(Data entries)
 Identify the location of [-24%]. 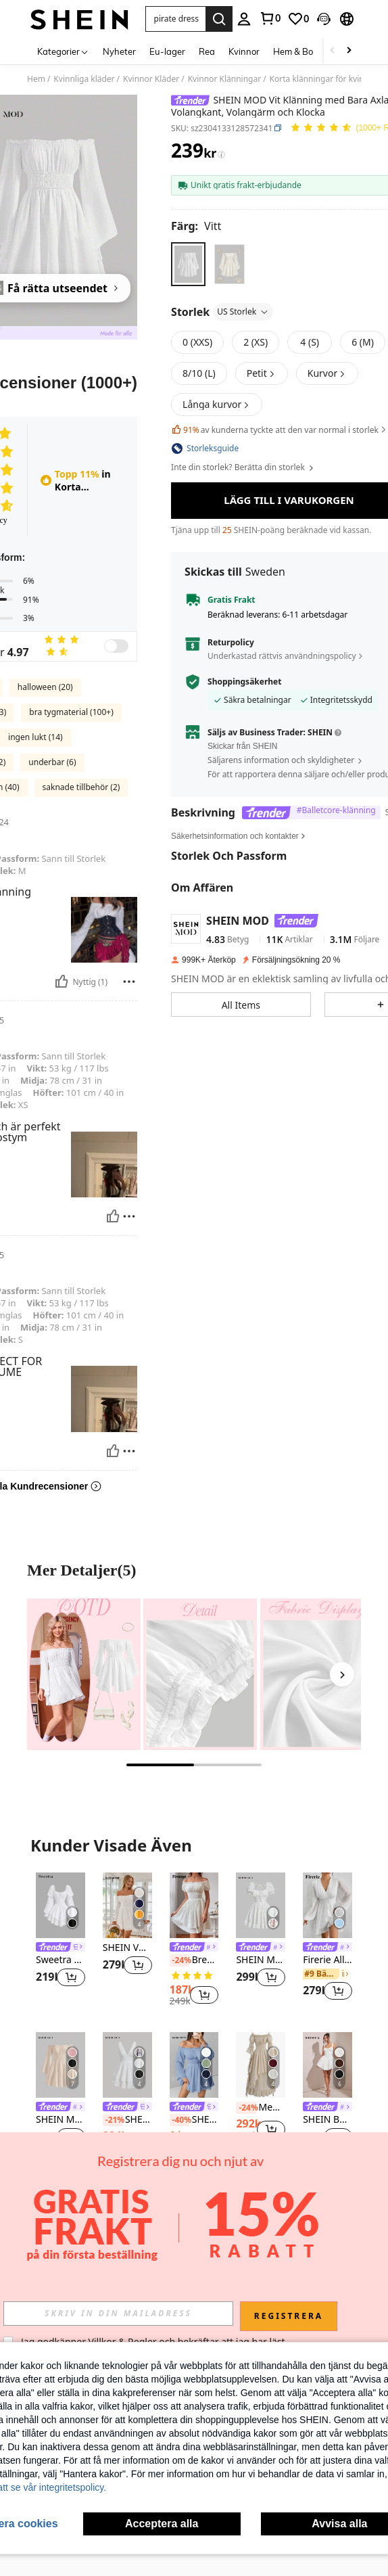
(179, 1960).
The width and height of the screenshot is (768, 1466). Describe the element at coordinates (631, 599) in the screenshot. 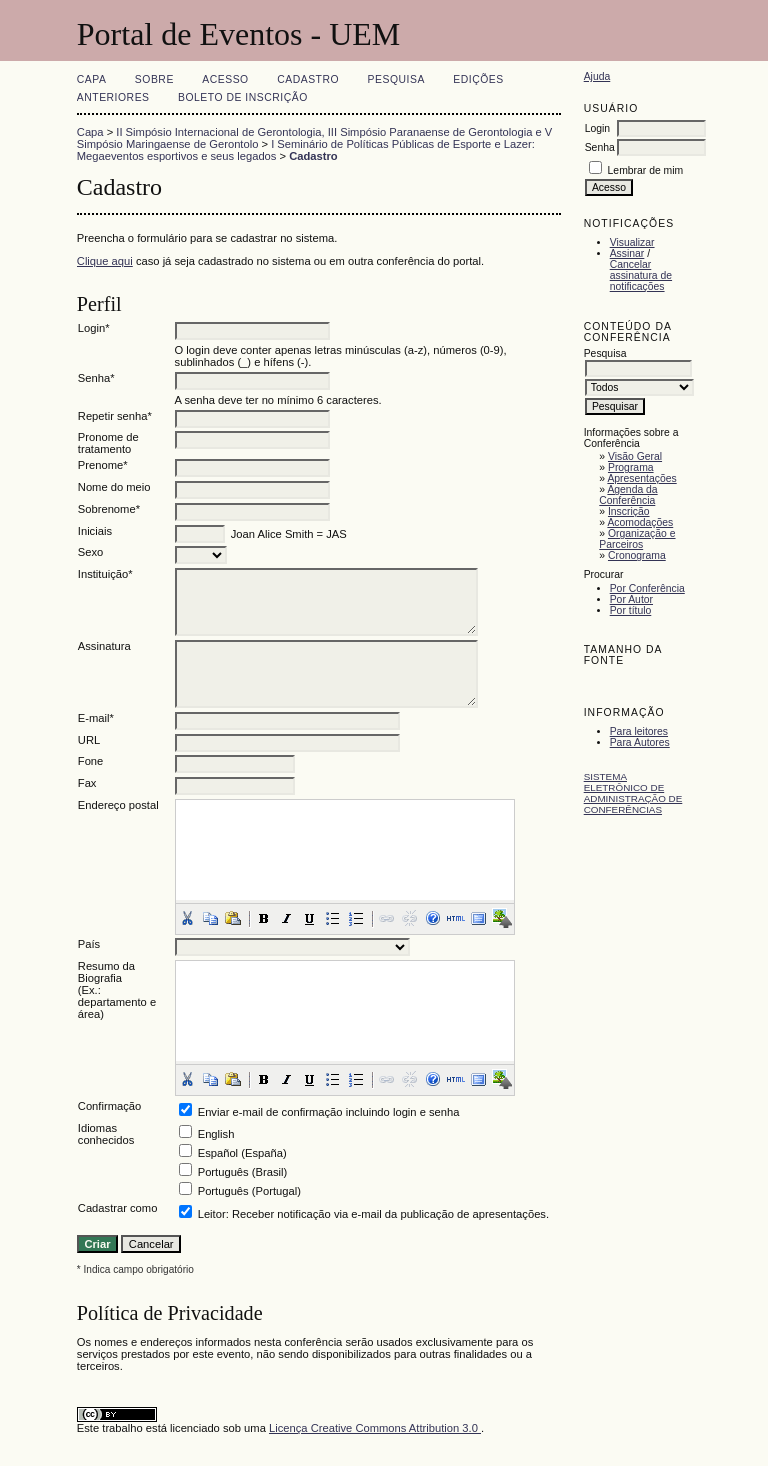

I see `Por Autor` at that location.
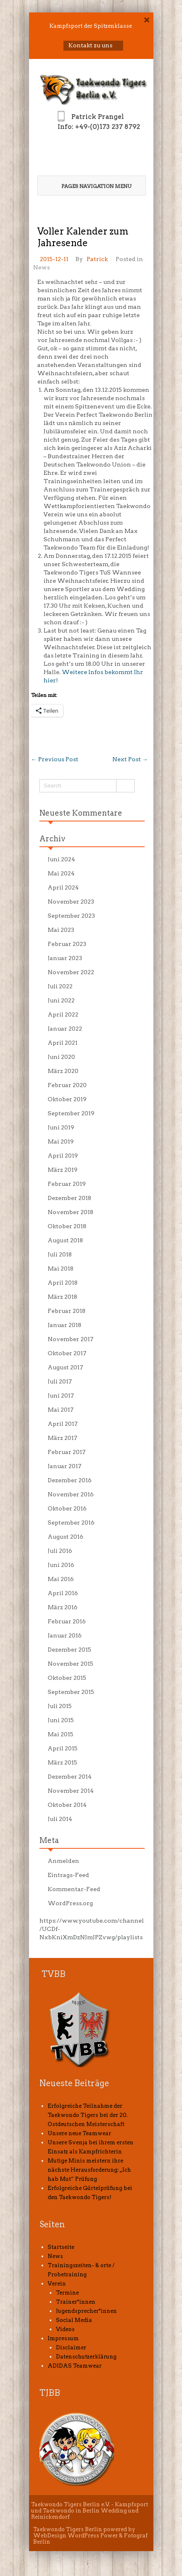 The width and height of the screenshot is (182, 2576). What do you see at coordinates (71, 1692) in the screenshot?
I see `September 2015` at bounding box center [71, 1692].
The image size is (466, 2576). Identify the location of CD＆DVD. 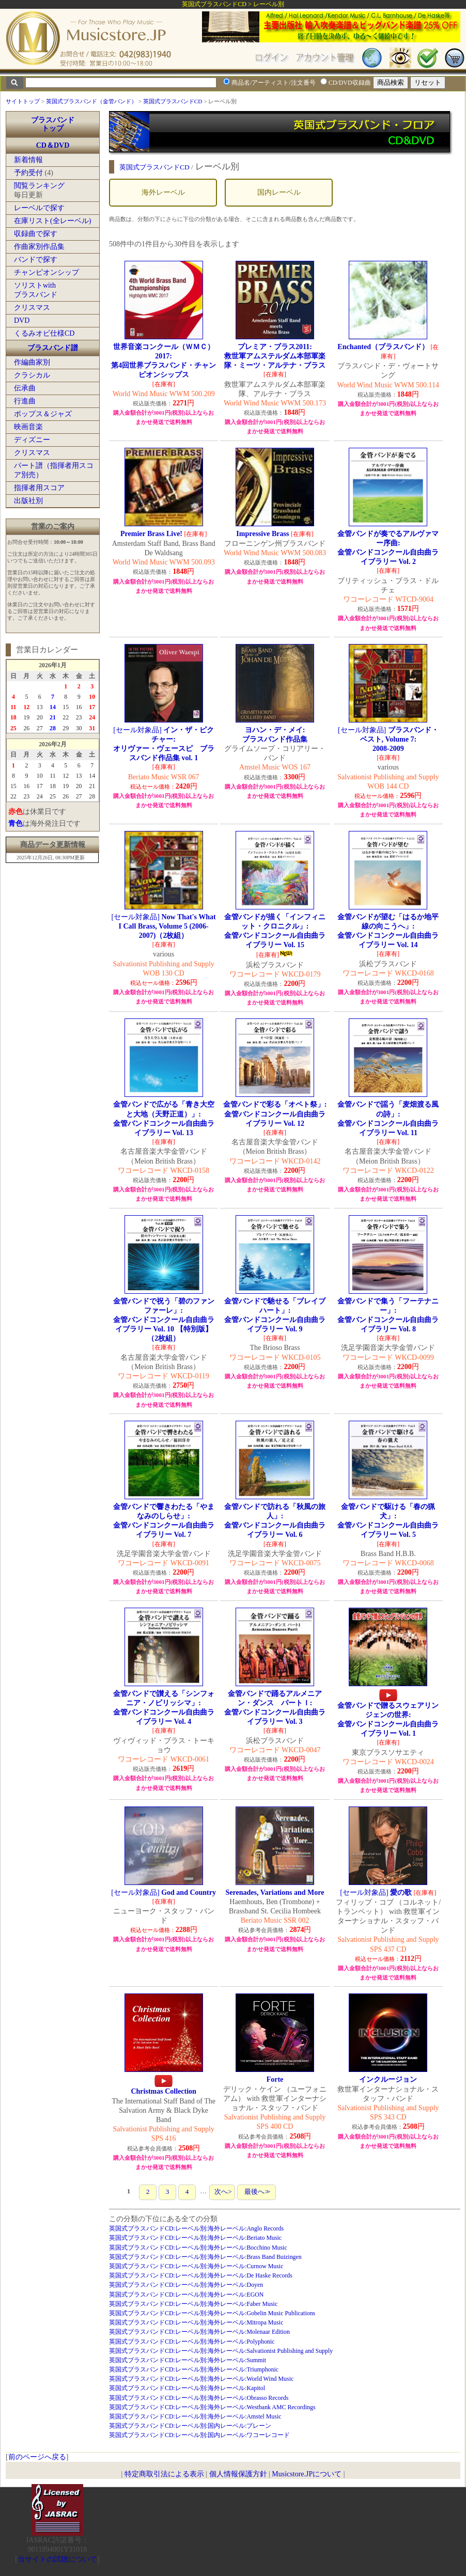
(53, 145).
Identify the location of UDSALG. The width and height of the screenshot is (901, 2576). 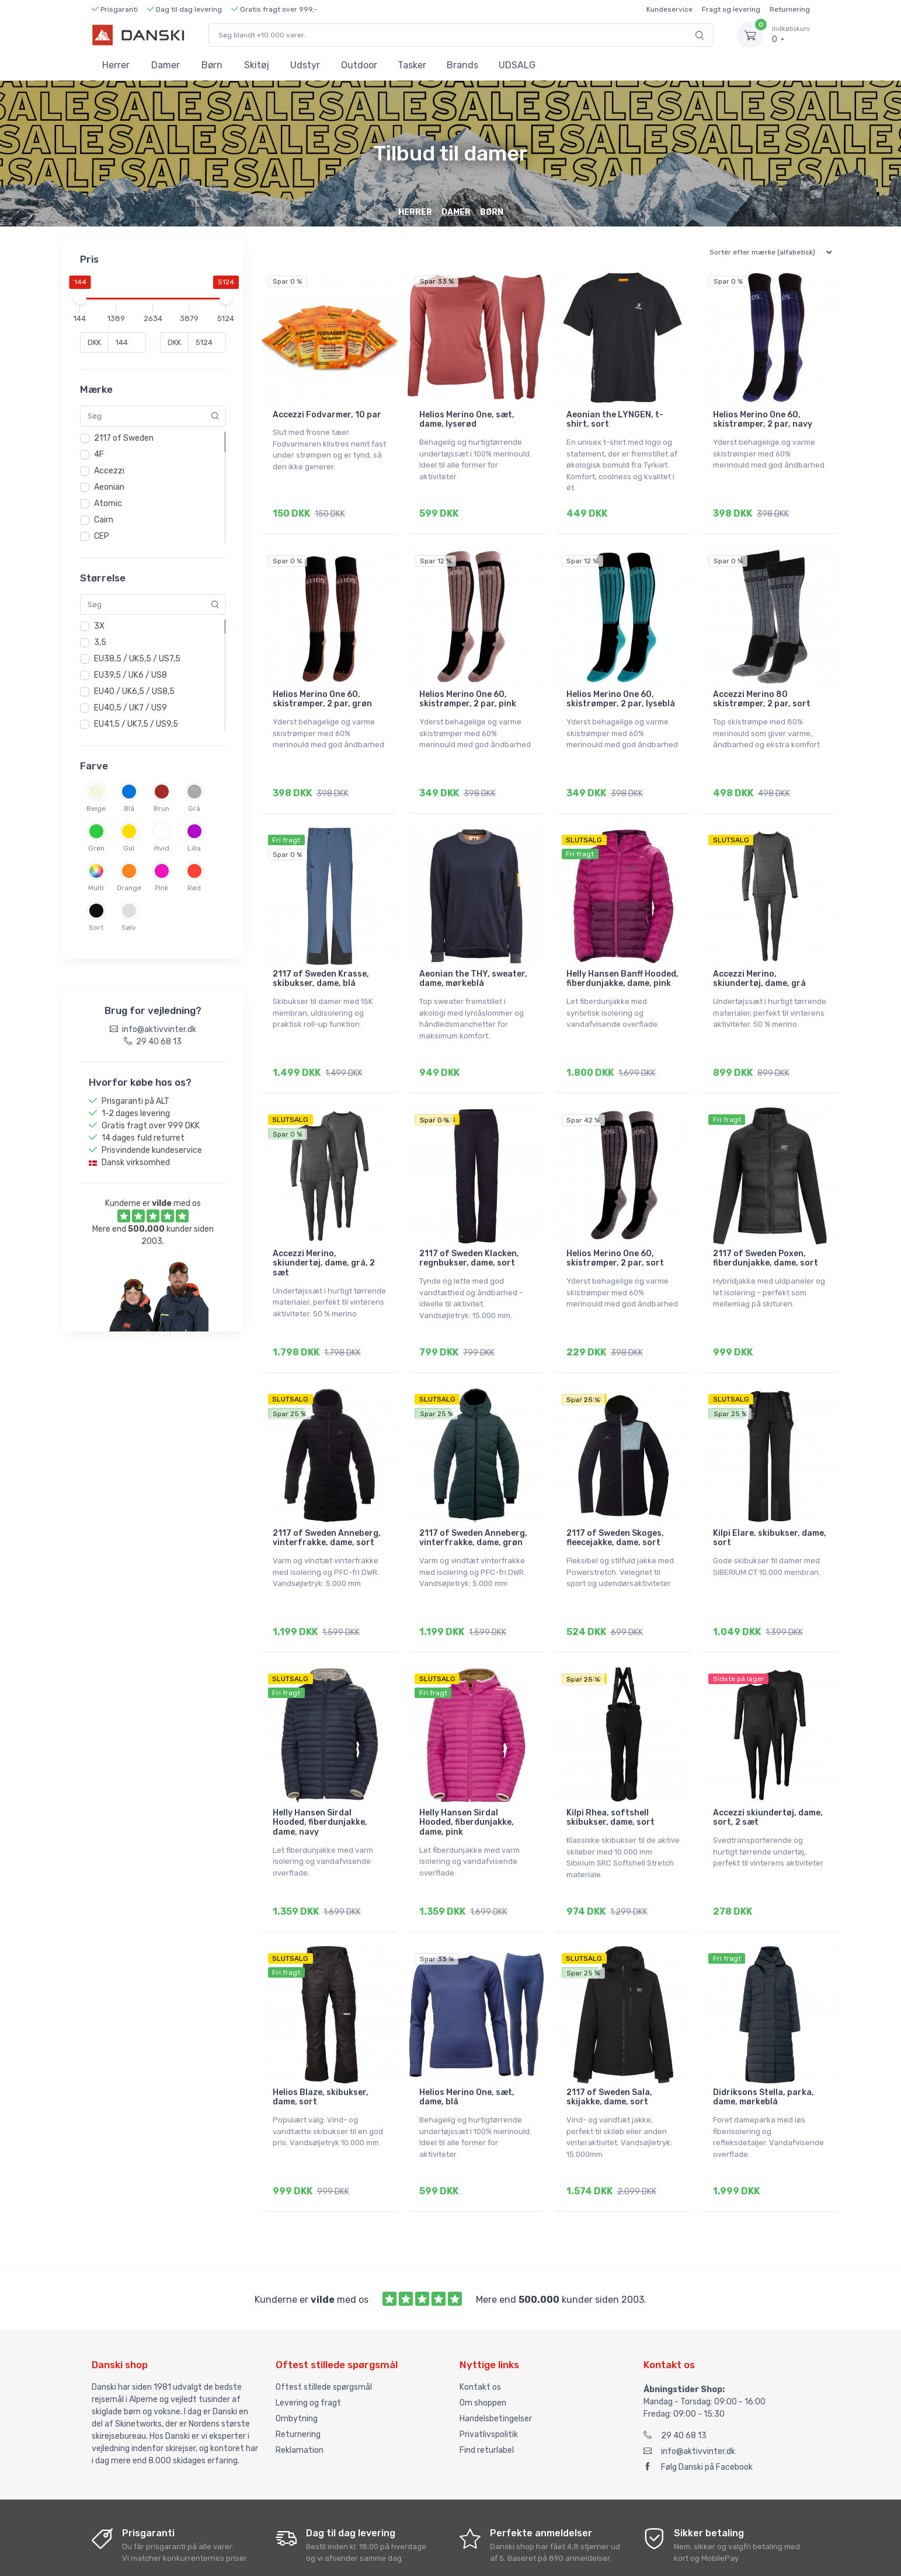
(517, 65).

* [Task to complete]: Please, without any pictures, print each entry exactly.

* [Solution to this exercise]:
 Identify the location of [-24%]. 
(179, 1960).
The width and height of the screenshot is (768, 1466). Describe the element at coordinates (631, 599) in the screenshot. 

I see `Por Autor` at that location.
 The width and height of the screenshot is (182, 2576). What do you see at coordinates (71, 1692) in the screenshot?
I see `September 2015` at bounding box center [71, 1692].
The image size is (466, 2576). Identify the location of CD＆DVD. 
(53, 145).
Identify the location of UDSALG. The width and height of the screenshot is (901, 2576). 
(517, 65).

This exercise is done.